La question est de savoir comment un historien comme Franco Membrini se retrouve à fonder une startup technologique et à développer de nouvelles façons d'exploiter l'énergie. «C'est le résultat d'un processus de développement de longue haleine. On ne se lève pas un matin en se disant : aujourd'hui, je vais fonder une startup», déclare-t-il. Enfant déjà, dans les Grisons, il voulait un jour créer sa propre entreprise. Sa curiosité lui a servi lorsqu'un jour, alors qu'il cherchait une idée d'entreprise, il est tombé sur le thème de la récolte de l'énergie du corps humain. «Dès le début, j'ai vu beaucoup de potentiel dans cette forme de production d'énergie décentralisée», confie Franco Membrini.

La clé du succès

Mais sans le soutien de son partenaire Moritz Thielen, le projet n'aurait pas pu voir le jour.

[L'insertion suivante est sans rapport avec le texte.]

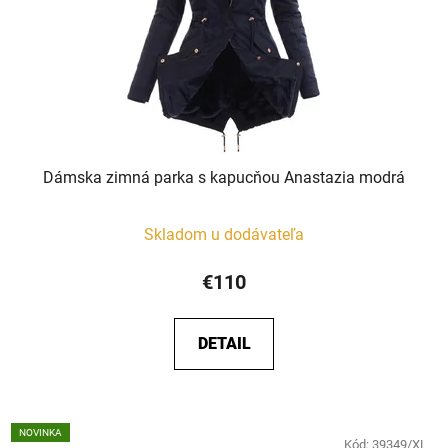
Dámska zimná parka s kapucňou Anastazia modrá
Skladom u dodávateľa
€110
DETAIL
NOVINKA
Kód:
39349/XL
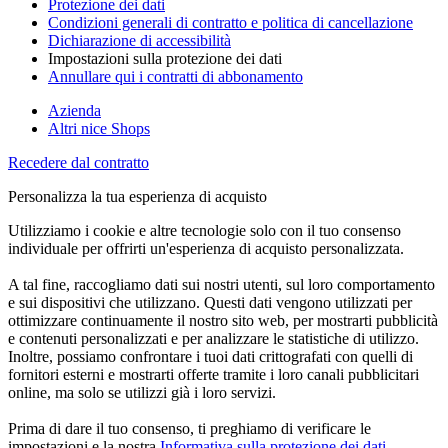
Protezione dei dati
Condizioni generali di contratto e politica di cancellazione
Dichiarazione di accessibilità
Impostazioni sulla protezione dei dati
Annullare qui i contratti di abbonamento
Azienda
Altri nice Shops
Recedere dal contratto
Personalizza la tua esperienza di acquisto
Utilizziamo i cookie e altre tecnologie solo con il tuo consenso
individuale per offrirti un'esperienza di acquisto personalizzata.
A tal fine, raccogliamo dati sui nostri utenti, sul loro comportamento
e sui dispositivi che utilizzano. Questi dati vengono utilizzati per
ottimizzare continuamente il nostro sito web, per mostrarti pubblicità
e contenuti personalizzati e per analizzare le statistiche di utilizzo.
Inoltre, possiamo confrontare i tuoi dati crittografati con quelli di
fornitori esterni e mostrarti offerte tramite i loro canali pubblicitari
online, ma solo se utilizzi già i loro servizi.
Prima di dare il tuo consenso, ti preghiamo di verificare le
impostazioni e la nostra
Informativa sulla protezione dei dati
.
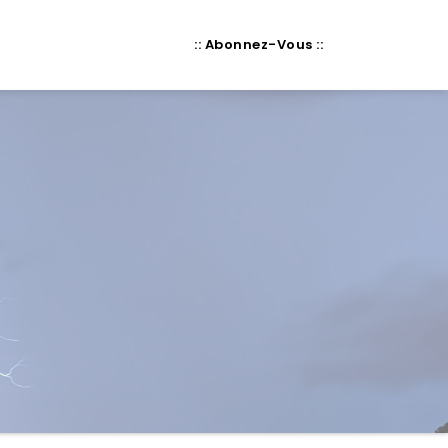
:: Abonnez-Vous ::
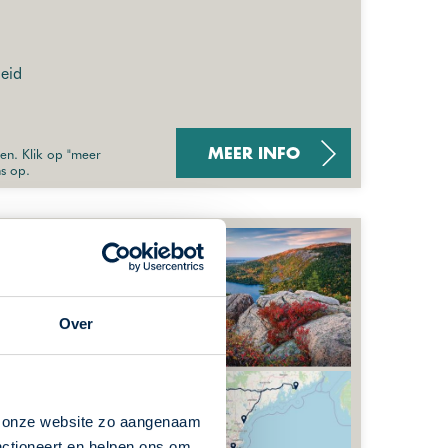
eid
sen. Klik op "meer
MEER INFO
ns op.
Over
n onze website zo aangenaam
nctioneert en helpen ons om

Alors que l'idée prenait forme dans sa tête, Franco Membrini avait besoin d'un cofondateur connaissant la science de la production d'énergie à partir de la chaleur corporelle. «Le fait que Moritz Thielen ait accepté de se joindre l'aventure a été une première étape», dit Franco Membrini à propos de son partenaire.

Depuis lors, les deux hommes ont traversé des périodes mouvementées. «Dans les moments d'enthousiasme, on se dit : dans deux ans, j'aurai conquis le monde ! Quelques jours plus tard, on se demande : oh mon Dieu, dans quoi je me suis fourré ?» se souvient Franco Membrini.

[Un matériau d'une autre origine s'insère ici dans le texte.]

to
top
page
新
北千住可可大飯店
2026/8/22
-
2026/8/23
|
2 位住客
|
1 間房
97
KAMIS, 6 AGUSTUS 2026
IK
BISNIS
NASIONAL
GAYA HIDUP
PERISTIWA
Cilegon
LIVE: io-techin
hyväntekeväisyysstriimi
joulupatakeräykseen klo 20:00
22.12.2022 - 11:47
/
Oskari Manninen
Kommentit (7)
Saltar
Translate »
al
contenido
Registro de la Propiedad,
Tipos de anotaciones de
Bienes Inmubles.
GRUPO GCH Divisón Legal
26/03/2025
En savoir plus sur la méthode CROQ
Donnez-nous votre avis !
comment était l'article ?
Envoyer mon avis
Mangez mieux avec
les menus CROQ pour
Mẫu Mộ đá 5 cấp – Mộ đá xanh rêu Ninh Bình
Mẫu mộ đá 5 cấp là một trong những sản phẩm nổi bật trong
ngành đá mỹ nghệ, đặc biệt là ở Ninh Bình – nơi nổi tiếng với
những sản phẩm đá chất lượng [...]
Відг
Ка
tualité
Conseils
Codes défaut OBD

Regarder dans une boule de cristal

Après avoir trouvé avec succès des capitaux d'amorçage, l'équipe de Mithras est maintenant prête à se mettre réellement au travail. Son objectif est de lancer son premier produit au cours du quatrième trimestre de 2021. Ils visent le secteur des technologies médicales : à l'avenir, ils veulent intégrer la technologie Mithras dans des appareils auditifs, des pompes à insuline et d'autres dispositifs médicaux. «Notre technologie a des dizaines d'applications possibles», affirme Franco Membrini. Dans un premier temps, l'équipe se concentre sur les biocapteurs destinés à surveiller les fonctions corporelles. Cela fonctionnera via ce que l'on appelle des patchs intelligents, qui sont appliqués sur le corps. «Il s'agirait des premiers dispositifs de ce type à fonctionner uniquement grâce à la chaleur corporelle», explique Franco Membrini.